## Source data
_ _ _ _ _ _ _
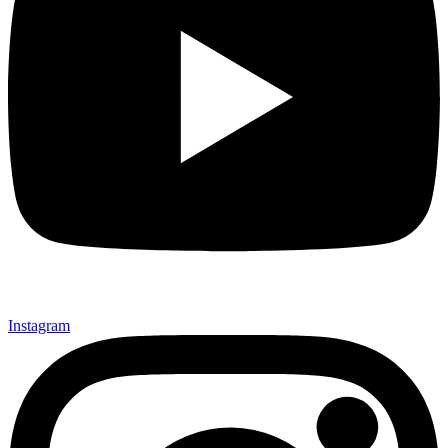
Instagram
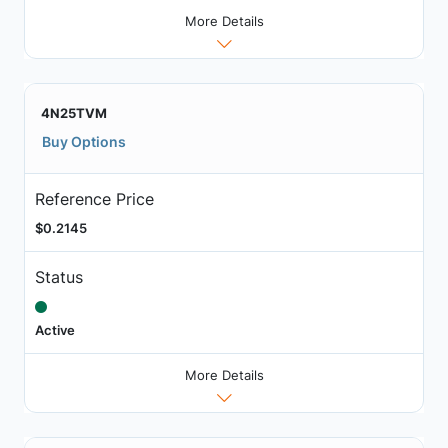
More Details
4N25TVM
Buy Options
Reference Price
$0.2145
Status
Active
More Details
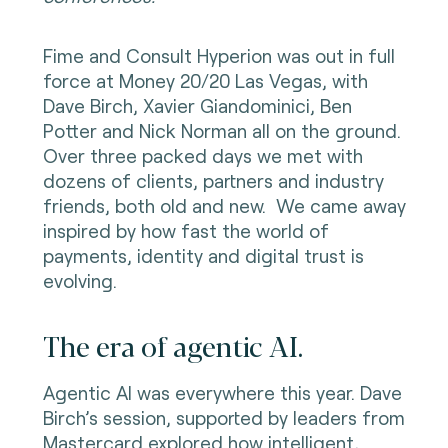
Fime and Consult Hyperion was out in full
force at Money 20/20 Las Vegas, with
Dave Birch, Xavier Giandominici, Ben
Potter and Nick Norman all on the ground.
Over three packed days we met with
dozens of clients, partners and industry
friends, both old and new. We came away
inspired by how fast the world of
payments, identity and digital trust is
evolving.
The era of agentic AI.
Agentic AI was everywhere this year. Dave
Birch’s session, supported by leaders from
Mastercard explored how intelligent,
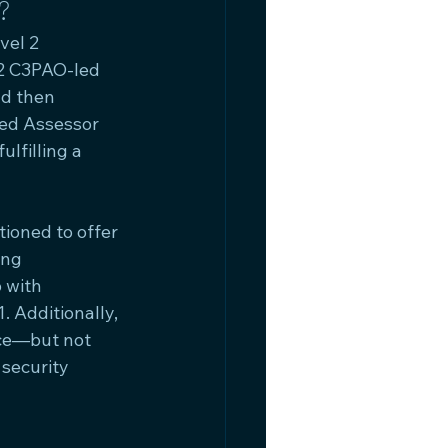
?
vel 2 
32 C3PAO-led 
nd then 
ed Assessor 
lfilling a 
ioned to offer 
ing 
 with 
 Additionally, 
ce—but not 
security 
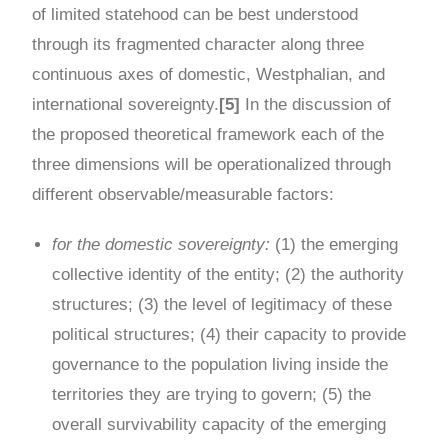
of limited statehood can be best understood
through its fragmented character along three
continuous axes of domestic, Westphalian, and
international sovereignty.
[5]
In the discussion of
the proposed theoretical framework each of the
three dimensions will be operationalized through
different observable/measurable factors:
for the domestic sovereignty:
(1) the emerging
collective identity of the entity; (2) the authority
structures; (3) the level of legitimacy of these
political structures; (4) their capacity to provide
governance to the population living inside the
territories they are trying to govern; (5) the
overall survivability capacity of the emerging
_ _ _ _ _ _ _
## Required action
All entries must be output unchanged, with every picture omitted.

## Solution
Instagram
More Details
4N25TVM
Buy Options
Reference Price
$0.2145
Status
Active
More Details
Fime and Consult Hyperion was out in full
force at Money 20/20 Las Vegas, with
Dave Birch, Xavier Giandominici, Ben
Potter and Nick Norman all on the ground.
Over three packed days we met with
dozens of clients, partners and industry
friends, both old and new. We came away
inspired by how fast the world of
payments, identity and digital trust is
evolving.
The era of agentic AI.
Agentic AI was everywhere this year. Dave
Birch’s session, supported by leaders from
Mastercard explored how intelligent,
?
vel 2 
32 C3PAO-led 
nd then 
ed Assessor 
lfilling a 
ioned to offer 
ing 
 with 
 Additionally, 
ce—but not 
security 
of limited statehood can be best understood
through its fragmented character along three
continuous axes of domestic, Westphalian, and
international sovereignty.
[5]
In the discussion of
the proposed theoretical framework each of the
three dimensions will be operationalized through
different observable/measurable factors:
for the domestic sovereignty:
(1) the emerging
collective identity of the entity; (2) the authority
structures; (3) the level of legitimacy of these
political structures; (4) their capacity to provide
governance to the population living inside the
territories they are trying to govern; (5) the
overall survivability capacity of the emerging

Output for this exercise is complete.